Tra le organizzatrici del corteo, Arcidonna ribadisce con forza la sua estraneità agli episodi violenti in una lettera al Riformista. L'associazione, inoltre, punta il dito sull'urgenza di approvare in tempi brevi la legge sulla violenza di genere. La presidente Ajovalasit: "Abbiamo scelto la piazza come luogo di partecipazione, non come campo da dividere in trincee."
Gentile direttore,
ho letto con molto piacere il suo fondo “Ma il vento dell’antipolitica
non c’entra nulla”. In effetti, i soloni che, parlando del corteo
del 24 novembre, hanno fatto riferimento ai furori dell’antipolitica,
hanno solamente – e inutilmente - aggiunto altra carne sul fuoco delle
sterili polemiche. Non ci sarebbe voluto molto, da giornalisti e commentatori
esperti, stigmatizzare subito quanto accaduto nel corso della manifestazione
(i fischi alle ministre Turco e Pollastrini, la “cacciata” della
Prestigiacomo e di alcuni uomini) come un episodio marginale.

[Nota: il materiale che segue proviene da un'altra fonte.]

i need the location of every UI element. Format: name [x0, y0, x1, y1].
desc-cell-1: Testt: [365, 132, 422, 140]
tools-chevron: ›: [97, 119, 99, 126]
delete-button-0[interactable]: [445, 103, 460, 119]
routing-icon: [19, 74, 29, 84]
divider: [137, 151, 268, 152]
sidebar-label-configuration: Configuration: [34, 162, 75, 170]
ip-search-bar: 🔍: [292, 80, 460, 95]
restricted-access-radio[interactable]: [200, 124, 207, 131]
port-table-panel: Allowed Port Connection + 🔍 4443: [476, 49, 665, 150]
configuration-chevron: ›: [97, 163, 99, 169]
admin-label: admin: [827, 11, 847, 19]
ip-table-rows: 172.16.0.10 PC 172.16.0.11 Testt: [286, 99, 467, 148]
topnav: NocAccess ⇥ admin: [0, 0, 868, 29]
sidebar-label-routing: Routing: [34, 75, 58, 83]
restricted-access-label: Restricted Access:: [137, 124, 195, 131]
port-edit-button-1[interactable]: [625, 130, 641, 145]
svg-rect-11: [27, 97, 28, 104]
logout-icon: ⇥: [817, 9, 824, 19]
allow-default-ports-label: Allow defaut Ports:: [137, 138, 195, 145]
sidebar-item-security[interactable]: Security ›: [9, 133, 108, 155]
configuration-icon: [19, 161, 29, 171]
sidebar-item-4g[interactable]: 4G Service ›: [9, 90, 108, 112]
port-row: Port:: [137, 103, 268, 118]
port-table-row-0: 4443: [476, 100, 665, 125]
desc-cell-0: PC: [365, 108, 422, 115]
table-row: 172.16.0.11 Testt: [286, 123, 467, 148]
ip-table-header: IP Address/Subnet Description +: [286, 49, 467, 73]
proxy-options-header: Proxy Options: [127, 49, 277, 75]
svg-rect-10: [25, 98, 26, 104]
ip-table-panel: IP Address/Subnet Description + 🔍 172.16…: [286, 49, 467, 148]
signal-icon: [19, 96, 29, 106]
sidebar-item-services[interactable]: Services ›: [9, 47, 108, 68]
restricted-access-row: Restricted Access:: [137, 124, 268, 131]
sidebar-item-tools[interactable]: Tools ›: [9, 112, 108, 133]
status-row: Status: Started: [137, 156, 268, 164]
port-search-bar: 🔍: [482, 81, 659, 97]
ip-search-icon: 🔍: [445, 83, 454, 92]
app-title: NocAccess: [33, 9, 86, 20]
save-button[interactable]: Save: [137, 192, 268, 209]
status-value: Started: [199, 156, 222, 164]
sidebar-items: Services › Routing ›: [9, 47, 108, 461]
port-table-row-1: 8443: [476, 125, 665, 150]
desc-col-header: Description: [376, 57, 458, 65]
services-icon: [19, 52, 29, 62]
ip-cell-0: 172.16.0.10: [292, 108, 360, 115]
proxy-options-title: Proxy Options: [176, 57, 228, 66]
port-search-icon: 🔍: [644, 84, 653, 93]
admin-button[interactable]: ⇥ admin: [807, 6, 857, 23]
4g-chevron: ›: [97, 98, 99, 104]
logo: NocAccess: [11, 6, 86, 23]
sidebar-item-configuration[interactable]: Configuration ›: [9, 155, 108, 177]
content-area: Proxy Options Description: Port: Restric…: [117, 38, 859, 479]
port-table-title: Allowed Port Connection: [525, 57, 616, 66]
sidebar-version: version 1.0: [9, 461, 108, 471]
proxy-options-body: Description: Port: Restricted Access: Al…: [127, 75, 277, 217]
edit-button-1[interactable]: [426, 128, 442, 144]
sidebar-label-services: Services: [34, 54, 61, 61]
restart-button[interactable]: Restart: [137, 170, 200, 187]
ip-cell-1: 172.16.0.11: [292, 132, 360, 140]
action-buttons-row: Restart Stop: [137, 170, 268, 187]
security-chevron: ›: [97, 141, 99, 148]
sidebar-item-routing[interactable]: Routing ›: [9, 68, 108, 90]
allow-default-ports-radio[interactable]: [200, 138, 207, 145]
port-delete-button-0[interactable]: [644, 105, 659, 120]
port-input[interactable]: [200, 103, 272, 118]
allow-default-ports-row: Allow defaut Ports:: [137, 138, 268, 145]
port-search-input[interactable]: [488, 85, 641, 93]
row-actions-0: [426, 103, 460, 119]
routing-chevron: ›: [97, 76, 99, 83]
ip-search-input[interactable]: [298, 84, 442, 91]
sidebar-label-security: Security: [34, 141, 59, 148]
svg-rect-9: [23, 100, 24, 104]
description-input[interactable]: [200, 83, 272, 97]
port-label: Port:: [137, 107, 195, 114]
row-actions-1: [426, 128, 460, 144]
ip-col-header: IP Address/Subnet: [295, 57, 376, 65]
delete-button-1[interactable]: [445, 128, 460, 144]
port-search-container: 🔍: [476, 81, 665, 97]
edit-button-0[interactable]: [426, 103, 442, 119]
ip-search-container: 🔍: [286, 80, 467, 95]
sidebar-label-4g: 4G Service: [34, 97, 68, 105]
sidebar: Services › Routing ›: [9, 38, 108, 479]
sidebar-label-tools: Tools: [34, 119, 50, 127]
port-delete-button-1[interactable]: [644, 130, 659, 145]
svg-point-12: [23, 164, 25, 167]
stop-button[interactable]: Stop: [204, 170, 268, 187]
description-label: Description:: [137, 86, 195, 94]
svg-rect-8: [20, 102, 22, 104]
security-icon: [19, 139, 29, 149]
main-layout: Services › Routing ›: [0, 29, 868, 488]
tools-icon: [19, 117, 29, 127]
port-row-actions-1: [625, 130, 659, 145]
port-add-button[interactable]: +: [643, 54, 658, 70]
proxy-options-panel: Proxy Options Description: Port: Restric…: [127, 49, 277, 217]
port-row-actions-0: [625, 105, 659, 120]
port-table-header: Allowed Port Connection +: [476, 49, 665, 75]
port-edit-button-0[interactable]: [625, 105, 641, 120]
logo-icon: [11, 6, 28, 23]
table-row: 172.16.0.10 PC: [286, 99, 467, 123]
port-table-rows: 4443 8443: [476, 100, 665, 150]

Non occorrono
certo profluvi di parole, litri d’inchiostro e argomentazioni arzigogolate
per capire e far capire che buttare fuori dal corteo gli indesiderati non è
una critica, ma un tentativo maldestro di mettersi in mostra. Chi non l’ha
compreso, ha fatto sicuramente un grande favore ad interessi di parte, quando
sul piatto della democrazia c’era una problematica universale come la
violenza sulle donne.
A Roma, sabato scorso, hanno sfilato 150 mila persone,
tra uomini e donne, studentesse e studenti, centinaia di associazioni e centri
antiviolenza. Non c’erano bandiere né simboli di partiti,
come lei puntualmente ha notato. C’erano frange
di separatiste, è vero, ma c’era anche e soprattutto tanto altro.

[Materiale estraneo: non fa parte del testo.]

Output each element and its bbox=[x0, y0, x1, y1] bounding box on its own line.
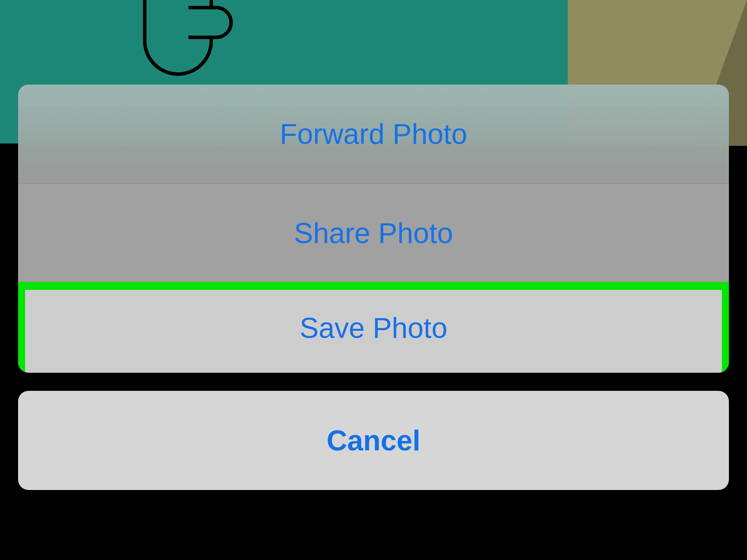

C’era un grande movimento civile animato da un unico obiettivo: quello
di dire un “no” categorico alla violenza sulle donne e di chiedere
a gran voce al parlamento di approvare immediatamente una legge per contrastare
questo drammatico fenomeno. E’ stato un corteo “contro” la
violenza, insomma, macchiato purtroppo dalle violente proteste di poche e dalla
cassa di risonanza mediatica che è stata loro concessa.
Per questo, noi di Arcidonna, come del resto la stragrande
maggioranza delle organizzatrici della manifestazione, siamo oggi furibonde
nel vedere le nostre battaglie, le battaglie di una vita, trasformate in chiacchiericci
da cortile. Viviamo in un paese in cui oltre 14 milioni di donne sono state
oggetto di violenza fisica, sessuale e psicologica nella loro vita. Oltre il
94 per cento di queste violenze non sono mai state denunciate e solo l’1
per cento punito.
E’ della drammaticità di questi dati che avremmo voluto parlare
nel giorno della manifestazione e nei giorni successivi. Ci ritroviamo, invece,
a dover ribadire ancora una volta la nostra distanza da chi ai processi della
democrazia preferisce perseguire la politica del “no a tutto e a tutti”.

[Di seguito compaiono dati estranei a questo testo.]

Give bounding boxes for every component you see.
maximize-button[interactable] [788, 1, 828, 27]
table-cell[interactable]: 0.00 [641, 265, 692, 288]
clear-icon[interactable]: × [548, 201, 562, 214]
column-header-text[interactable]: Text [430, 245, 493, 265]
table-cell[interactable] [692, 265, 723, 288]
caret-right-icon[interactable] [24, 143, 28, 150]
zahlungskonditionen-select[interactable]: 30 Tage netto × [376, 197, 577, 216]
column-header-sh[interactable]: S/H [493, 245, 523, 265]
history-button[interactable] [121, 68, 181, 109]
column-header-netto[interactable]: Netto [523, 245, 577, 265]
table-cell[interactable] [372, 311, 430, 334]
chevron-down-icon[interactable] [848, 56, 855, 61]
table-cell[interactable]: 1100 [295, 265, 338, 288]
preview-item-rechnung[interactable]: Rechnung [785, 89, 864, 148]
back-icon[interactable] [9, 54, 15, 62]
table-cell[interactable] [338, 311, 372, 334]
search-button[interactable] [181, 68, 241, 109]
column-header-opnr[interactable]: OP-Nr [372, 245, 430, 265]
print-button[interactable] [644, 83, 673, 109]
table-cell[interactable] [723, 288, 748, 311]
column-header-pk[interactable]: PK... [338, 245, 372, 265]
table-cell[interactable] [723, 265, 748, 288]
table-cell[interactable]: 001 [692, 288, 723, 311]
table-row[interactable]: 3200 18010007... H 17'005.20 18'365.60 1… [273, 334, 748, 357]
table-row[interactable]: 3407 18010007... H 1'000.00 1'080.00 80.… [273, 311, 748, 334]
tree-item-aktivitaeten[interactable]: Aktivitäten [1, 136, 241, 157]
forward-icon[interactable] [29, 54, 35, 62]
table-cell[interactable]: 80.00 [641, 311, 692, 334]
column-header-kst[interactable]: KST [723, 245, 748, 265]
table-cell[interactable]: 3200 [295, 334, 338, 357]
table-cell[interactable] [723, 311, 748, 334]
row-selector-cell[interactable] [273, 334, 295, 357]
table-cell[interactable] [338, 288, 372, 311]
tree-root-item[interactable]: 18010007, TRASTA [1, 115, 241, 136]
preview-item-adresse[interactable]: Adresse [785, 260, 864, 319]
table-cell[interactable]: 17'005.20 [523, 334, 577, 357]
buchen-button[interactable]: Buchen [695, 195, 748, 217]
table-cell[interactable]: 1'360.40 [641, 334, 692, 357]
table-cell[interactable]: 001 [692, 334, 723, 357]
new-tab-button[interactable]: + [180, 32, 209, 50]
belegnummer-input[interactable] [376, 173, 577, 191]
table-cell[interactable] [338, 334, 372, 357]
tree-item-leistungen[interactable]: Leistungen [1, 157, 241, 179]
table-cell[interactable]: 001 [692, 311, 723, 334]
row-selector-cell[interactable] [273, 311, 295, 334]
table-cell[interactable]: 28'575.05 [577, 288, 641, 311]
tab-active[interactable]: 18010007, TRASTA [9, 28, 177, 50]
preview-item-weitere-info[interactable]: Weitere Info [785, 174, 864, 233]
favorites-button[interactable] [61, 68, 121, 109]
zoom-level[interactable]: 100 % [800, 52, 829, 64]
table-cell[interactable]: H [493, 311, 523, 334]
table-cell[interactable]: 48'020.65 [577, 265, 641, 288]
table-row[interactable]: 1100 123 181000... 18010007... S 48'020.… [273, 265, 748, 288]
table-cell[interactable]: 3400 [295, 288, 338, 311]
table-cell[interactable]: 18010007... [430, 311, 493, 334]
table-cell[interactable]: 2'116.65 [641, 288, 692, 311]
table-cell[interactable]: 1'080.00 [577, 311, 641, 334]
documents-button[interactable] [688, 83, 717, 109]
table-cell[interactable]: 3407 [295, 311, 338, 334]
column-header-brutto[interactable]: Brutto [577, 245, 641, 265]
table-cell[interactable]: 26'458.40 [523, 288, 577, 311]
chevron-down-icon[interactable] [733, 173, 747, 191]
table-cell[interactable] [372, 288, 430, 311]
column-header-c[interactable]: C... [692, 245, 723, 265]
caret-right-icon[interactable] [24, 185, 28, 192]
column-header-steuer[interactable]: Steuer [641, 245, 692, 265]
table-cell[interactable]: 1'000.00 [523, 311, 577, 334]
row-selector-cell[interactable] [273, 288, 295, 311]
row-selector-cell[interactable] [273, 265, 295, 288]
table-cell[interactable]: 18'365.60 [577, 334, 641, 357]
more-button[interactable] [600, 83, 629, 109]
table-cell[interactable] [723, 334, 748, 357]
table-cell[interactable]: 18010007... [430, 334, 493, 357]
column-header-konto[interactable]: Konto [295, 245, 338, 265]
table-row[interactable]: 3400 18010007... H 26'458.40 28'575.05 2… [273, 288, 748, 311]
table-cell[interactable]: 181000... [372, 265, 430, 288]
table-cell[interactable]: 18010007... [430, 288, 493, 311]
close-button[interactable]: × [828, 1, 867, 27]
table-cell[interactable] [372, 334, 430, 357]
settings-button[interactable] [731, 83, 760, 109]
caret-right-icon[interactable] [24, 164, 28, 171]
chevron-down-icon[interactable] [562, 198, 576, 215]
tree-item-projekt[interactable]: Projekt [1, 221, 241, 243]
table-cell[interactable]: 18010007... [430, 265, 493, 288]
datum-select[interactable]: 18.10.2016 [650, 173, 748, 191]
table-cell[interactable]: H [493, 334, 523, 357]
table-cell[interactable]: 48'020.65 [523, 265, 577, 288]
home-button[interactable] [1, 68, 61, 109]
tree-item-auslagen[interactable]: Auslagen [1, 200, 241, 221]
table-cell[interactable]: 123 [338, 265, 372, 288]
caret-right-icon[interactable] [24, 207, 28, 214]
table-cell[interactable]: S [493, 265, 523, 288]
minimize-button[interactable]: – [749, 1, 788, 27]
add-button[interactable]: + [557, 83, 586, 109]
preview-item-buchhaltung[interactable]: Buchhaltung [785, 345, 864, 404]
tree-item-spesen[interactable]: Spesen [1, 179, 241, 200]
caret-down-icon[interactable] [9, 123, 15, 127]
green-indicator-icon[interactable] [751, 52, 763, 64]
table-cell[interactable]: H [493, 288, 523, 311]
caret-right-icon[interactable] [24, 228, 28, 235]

Un atteggiamento quanto più lontano dalla nostra storia, segnata all’opposto
dal costante impegno verso una maggiore efficacia della legislazione vigente
da ottenere attraverso il dialogo con le istituzioni, la scuola, la società.
Non a caso, sabato scorso, insieme alle altre realtà associative del
coordinamento controviolenzadonne.org, abbiamo scelto la piazza come luogo di
partecipazione, non certo come campo da dividere con trincee. Abbiamo
chiesto e continuiamo a chiedere che il parlamento metta subito all’ordine
del giorno il disegno di legge contro la violenza sessuale, che prevede un’opera
di prevenzione e anche un inasprimento delle pene per chi commette tali reati.
Un provvedimento che continua inspiegabilmente a rimanere fermo alla Camera
e che dimostra l’incapacità di questo paese di decidere e di contrastare
fenomeni drammatici come quello della violenza, a differenza di quanto avviene
in Spagna, dove una legge di questo tipo è stata varata in tempi rapidi.
Inoltre, nel famoso “pacchetto sicurezza” presentato recentemente
dal governo è stato introdotto il reato di stalking, termine che racchiude
tutte quelle violenze psicologiche che sono poi alla base dei crimini più
efferati. L’approvazione di queste nuove norme è per noi di fondamentale
importanza. Perché se solo una violenza su 100 viene punita, è
perché il nostro ordinamento non dà alla magistratura e alle forze
dell’ordine gli strumenti adeguati per punire i colpevoli.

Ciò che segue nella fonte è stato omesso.